La New Deal (avanzadilla norteamericana del Estado del Bienestar) más Bretton Woods permitieron un sistema en el que la ideología socialdemócrata tenía cabida e incluso se sentía cómoda. Sistemas públicos de seguridad social, provisión pública de sanidad, educación y vivienda, concertación social, políticas fiscales y monetarias activas, etc. Con el sistema keynesiano el papel del Estado en la economía de mercado no se ponía en cuestión y, por tanto, los gobiernos socialdemócratas tenían plena capacidad para aplicar políticas públicas de todo tipo.
La ruptura del sistema de tipos de cambio fijos, a comienzos de los 70 del siglo pasado, y sobre todo los shocks del petróleo de esa misma década abrieron una brecha en el keynesianismo. La incapacidad teórica de reacción frente a la crisis hizo que los economistas de ideología liberal cercaran a la otrora teoría económica ortodoxa y fueran resucitando uno a uno los dogmas liberales. Primero fue la ineficacia de las políticas fiscales para salir de las recesiones y la consideración de la inflación como un fenómeno monetario, más tarde la ineficiencia del sector público, a continuación el principio de que menos impuestos produce más crecimiento, más adelante la eliminación de las barreras arancelarias y la libre movilidad de los capitales y así sucesivamente hasta llegar al gran tótem de la teoría económica liberal: el principio de funcionamiento eficiente de los mercados. Toda una teoría económica, políticamente expresada en el consenso de Washington citado más arriba, armada pieza a pieza para superponer en cualquier caso el mercado eficiente sobre el Estado ineficiente y con ello limar las posibilidades efectivas de la actividad del gobierno.
Ello desembocó en una situación totalmente distinta para la ideología socialdemócrata, pasando de la situación de comodidad dentro del sistema a tener que defender todos los días la propia supervivencia de la ideología y de su consecuencia inmediata, el Estado del Bienestar.
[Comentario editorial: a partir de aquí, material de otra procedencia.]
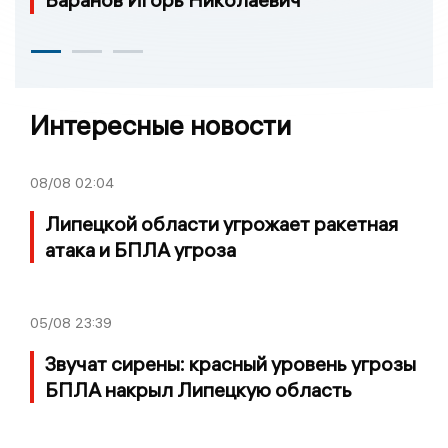
Интересные новости
08/08
02:04
Липецкой области угрожает ракетная
атака и БПЛА угроза
05/08
23:39
Звучат сирены: красный уровень угрозы
БПЛА накрыл Липецкую область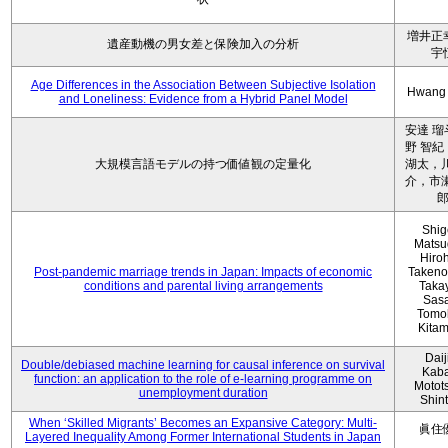
増井正
遺産動機の男女差と保険加入の分析
宇
Age Differences in the Association Between Subjective Isolation
Hwang
and Loneliness: Evidence from a Hybrid Panel Model
安達 瑠
野 智紀
大規模言語モデルの持つ価値観の定量化
湖太，川
介，市瀬
Shig
Matsu
Hiro
Post-pandemic marriage trends in Japan: Impacts of economic
Takeno
conditions and parental living arrangements
Taka
Sasa
Tomo
Kita
Daij
Double/debiased machine learning for causal inference on survival
Kaba
function: an application to the role of e-learning programme on
Motot
unemployment duration
Shin
When ‘Skilled Migrants’ Becomes an Expansive Category: Multi-
眞住
Layered Inequality Among Former International Students in Japan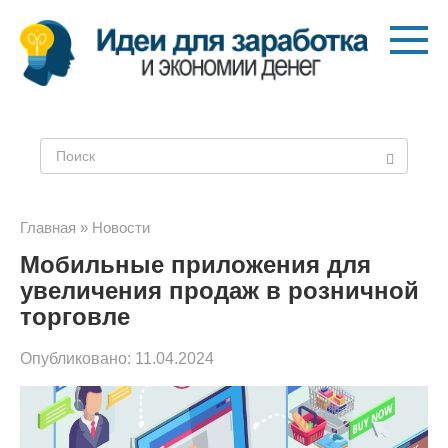
Перейти
к
контенту
Поиск:
Главная
»
Новости
Мобильные приложения для
увеличения продаж в розничной
торговле
Опубликовано:
11.04.2024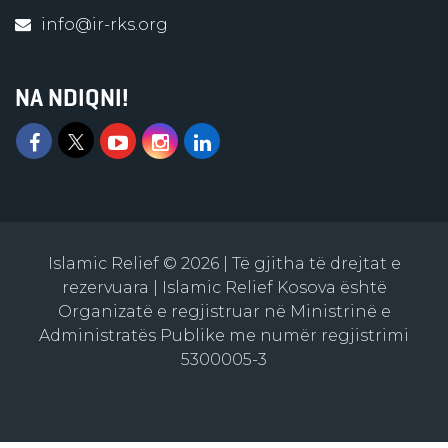
info@ir-rks.org
NA NDIQNI!
Islamic Relief © 2026 | Të gjitha të drejtat e
rezervuara | Islamic Relief Kosova është
Organizatë e regjistruar në Ministrinë e
Administratës Publike me numër regjistrimi
5300005-3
Si tuviéramos que fijar un punto de inflexión en el que la socialdemocracia pasó de la comodidad a la lucha por la supervivencia ese punto es allá por 1984, con la caída del Gobierno francés de Pierre Mauroy, tras el fracaso de su política fiscal expansiva y de nacionalizaciones. Dicho fracaso fue tan palpable que ningún gobierno progresista posterior se atrevió a aplicar una política de ese tipo. Treinta años más tarde la explicación de aquel fracaso es bien sencilla, la estanflación, paro más inflación, no era un problema de demanda sino de oferta; por tanto, expansionar la demanda al estilo keynesiano (recordemos que la teoría keynesiana se desarrolla en entornos de estabilidad de precios o deflación) era un error que lo único que hacía era producir más inflación. En Francia aplicaron la misma política a un problema económico distinto, como está ocurriendo en la actualidad en Europa, y como resultado los socialistas franceses fracasaron estrepitosamente. El fracaso del Gobierno de Mauroy, bajo mandato de Mitterrand, se produjo mientras, en Estados Unidos y Gran Bretaña, Reagan y Thatcher se habían lanzado en el sentido opuesto consiguiendo los primeros éxitos en materia de control de inflación.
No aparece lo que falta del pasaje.